▸ Items listed in a dataset
════════════════

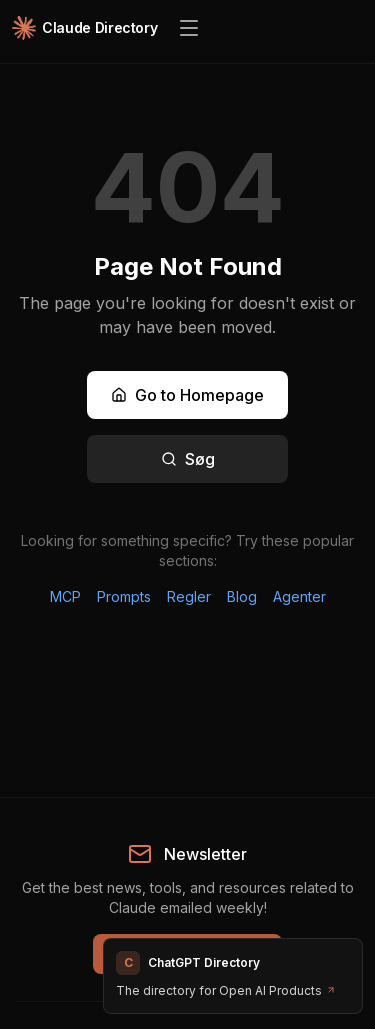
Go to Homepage (187, 395)
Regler (189, 596)
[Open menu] (189, 28)
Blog (242, 596)
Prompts (124, 596)
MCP (65, 596)
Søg (188, 459)
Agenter (299, 596)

════════════════

▸ What the exercise asks
Exclude the pictures and print the rest of the data exactly.

▸ Exercise response
Go to Homepage (187, 395)
Regler (189, 596)
[Open menu] (189, 28)
Blog (242, 596)
Prompts (124, 596)
MCP (65, 596)
Søg (188, 459)
Agenter (299, 596)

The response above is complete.